Personal information
- Full name: Michael Allen Wall
- Nickname: "Mike"
- National team: United States
- Born: February 1, 1946 (age 80) Atlanta, Georgia, U.S.
- Height: 6 ft 2 in (1.88 m)
- Weight: 170 lb (77 kg)

Sport
- Sport: Swimming
- Strokes: Freestyle
- Club: Santa Clara Swim Club
- College team: Stanford University

= Michael Wall (swimmer) =

American swimmer

Michael Allen Wall (born February 1, 1946) is an American former competition swimmer who participated in two consecutive Summer Olympics.

At the 1964 Summer Olympics in Tokyo, Wall competed for the gold medal-winning U.S. team in the preliminary heats of the men's 4×200-meter freestyle relay. Four years later at the 1968 Summer Olympics in Mexico City, he swam for the first-place U.S. teams in the qualifying heats of the men's 4×100-meter freestyle relay and men's 4×200-meter freestyle relay. He did not, however, receive a medal for either performance; until 1984, under international swimming rules, relay swimmers were not eligible for a medal unless they swam in the event finals.
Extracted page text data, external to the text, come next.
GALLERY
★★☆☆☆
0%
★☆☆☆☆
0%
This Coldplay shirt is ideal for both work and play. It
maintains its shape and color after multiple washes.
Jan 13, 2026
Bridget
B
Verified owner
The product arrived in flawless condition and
Wall attended Stanford University, where he swam for the Stanford Cardinal swimming and diving team in National Collegiate Athletic Association (NCAA) competition. Wall was a member of Stanford's 1967 NCAA national championship relay team in the 800-yard relay, which set new NCAA and American records for the event with a time of 6:54.65. He was also a key points contributor in Stanford's NCAA national team championship in 1967.